Amazing Rocket Ship’s alternative to Australia’s ‘Patriotic Day of Devotion’, 26 January

Our colleagues in the department of ethnography and pre-history of the colonies at the University of Lewisham in the UK have notified us today of the discovery of a hitherto unknown journal by a midshipman abroad the Bark Endeavour. In this precious document appears a portrait of Cook ‘dressed’ as what the artist describes as ‘the noble savage’. What is even more astonishing is the artist’s inclusion of what can only be a space rocket over Cook’s left (and bare) shoulder. The journal is currently undergoing forensic tests to establish its authenticity, with one [tiresome and ambitious] early career scholar already noting that Cook was but a mere lieutenant in 1770.

Captain James Cook portrayed as 'the noble savage' as he comes ashore in 1770, as shown in a hitherto unknown contemporary journal.

Captain James Cook portrayed as ‘the noble savage’ as he comes ashore in 1770, as shown in a hitherto unknown contemporary journal.

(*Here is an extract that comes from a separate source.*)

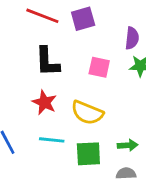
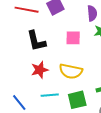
red star: (44, 102) -> (40, 70), turned -30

Other historians, however, have begun to ponder what Cook is doing wearing but a simple thong, sword and naval hat. Is this an attempt to reveal to the custodians of the land that he, Cook, is underneath all his regalia simply a human being like them and comes in peace to ‘Make Space for Everyone’? Is that why Amazing Rocket Ship was there to ensure this message was received? One can only wonder at what a difference there might have been had Cook listened.